Yeah, I've seen that thing before. It may be good for smaller dogs, but there's something about my dog crapping outside that just makes me happy, I don't have to touch it if it's already outside. Besides, he would probably chew on it before he'd use it.


----------



## franktank1 (Dec 29, 2009)

I just noticed the ad on the left side of the page. Do you think that happened on purpose?............weird


----------



## davidfitness83 (Jul 7, 2009)

My chihuahua is pee pee pad trained, when he poops we pick it up with a napkin and flush it down the toilet lol the poop is usually rock hard although there are times when it is like a melted hershey's kiss lol so during those times we have to throw the whole pad out hahah


----------



## Black Label Romo (Oct 15, 2009)

davidfitness83 said:


> My chihuahua is pee pee pad trained, when he poops we pick it up with a napkin and flush it down the toilet lol the poop is usually rock hard although there are times when it is like a melted hershey's kiss lol so during those times we have to throw the whole pad out hahah


i like your reference to the hersheys kiss...lol...i don't think i'll be having chocolate anytime soon now


----------



## davidfitness83 (Jul 7, 2009)

RPBK806 said:


> i like your reference to the hersheys kiss...lol...i don't think i'll be having chocolate anytime soon now


haha the little 6 pounder dog will clear a whole room when that happens:rofl:


----------



## DueceAddicTed (Sep 28, 2009)

Welp no chocolate for me no time soon THANKS~!!


----------



## cEElint (Oct 6, 2009)

reminds me of what Rob Dyrdek did for Meaty and Beefy on Fantasy Factory.. put the grass patch in the warehouse outside his office.. lol

its actually called PetAPotty.. lol


----------



## mygirlmaile (Mar 26, 2009)

Those are a good idea for people who maybe live in the city and cant get out to let their dog out...or for elderly people.
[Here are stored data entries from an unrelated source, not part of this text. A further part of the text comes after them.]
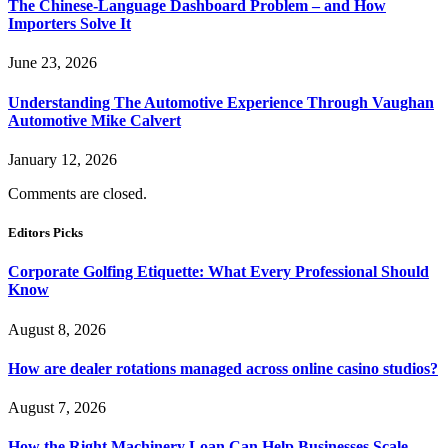
The Chinese-Language Dashboard Problem – and How
Importers Solve It
June 23, 2026
Understanding The Automotive Experience Through Vaughan
Automotive Mike Calvert
January 12, 2026
Comments are closed.
Editors Picks
Corporate Golfing Etiquette: What Every Professional Should
Know
August 8, 2026
How are dealer rotations managed across online casino studios?
August 7, 2026
How the Right Machinery Loan Can Help Businesses Scale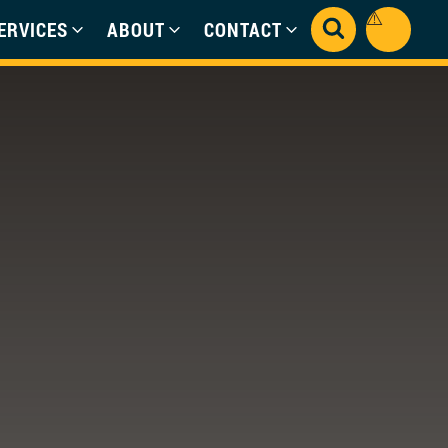
ERVICES
ABOUT
CONTACT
Small dogs are ridiculously hard to potty train. LOL.


----------



## Pittielove29 (Dec 21, 2009)

All dogs (even small dogs) should be trained to do their business outside. I have a 2 year old Dachshund that was never potty trained by his previous owners. Now he's suffering for it because they got tired of cleaning up his messes and gave him to me. I refuse to let him do his business inside, so until he eliminates outside he stays in his crate. If you want a pet that can eliminate inside get a freaking cat. 


> there's something about my dog crapping outside that just makes me happy, I don't have to touch it if it's already outside


You really should pick it up and dispose of it even if it is outside.....unless you live in the sticks.


----------



## franktank1 (Dec 29, 2009)

Pittielove29 said:


> All dogs (even small dogs) should be trained to do their business outside. I have a 2 year old Dachshund that was never potty trained by his previous owners. Now he's suffering for it because they got tired of cleaning up his shit and gave him to me. I refuse to let him do his business inside, so until he eliminates outside he stays in his crate. If you want a pet that can eliminate inside get a freaking cat.
> 
> You really should pick it up and dispose of it even if it is outside.....unless you live in the sticks.
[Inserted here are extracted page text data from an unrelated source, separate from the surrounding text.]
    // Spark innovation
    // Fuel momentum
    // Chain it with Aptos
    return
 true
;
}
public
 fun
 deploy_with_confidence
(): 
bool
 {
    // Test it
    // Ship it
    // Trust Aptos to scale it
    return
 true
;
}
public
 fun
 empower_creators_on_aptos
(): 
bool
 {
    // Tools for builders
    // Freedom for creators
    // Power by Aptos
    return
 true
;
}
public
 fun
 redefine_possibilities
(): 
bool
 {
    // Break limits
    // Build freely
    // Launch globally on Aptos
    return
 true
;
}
I'm with you there, but I have an unfenced back yard that I walk him in. And he always backs his butt up in the woods and does his business. Haha, I guess he doesn't want to step in it either...


----------



## BLUE PIT BULL MAN (May 22, 2009)

that would not work with blue he is a hiker. so they may have to make a wall unit or some thing.


----------



## davidfitness83 (Jul 7, 2009)

It's too cold to let the little guy, at 6 pounds he can get hypothermia so that is why he is an indoor peeing and pooping dog. He is fully trained so it isn't a big deal =)


----------



## ericschevy (Nov 10, 2006)

There is nothing stupider than training your dog to relieve himself in the house. This is by far the stupidest thing I've ever seen!


----------



## Pittielove29 (Dec 21, 2009)

> It's too cold to let the little guy, at 6 pounds he can get hypothermia so that is why he is an indoor peeing and pooping dog. He is fully trained so it isn't a big deal =)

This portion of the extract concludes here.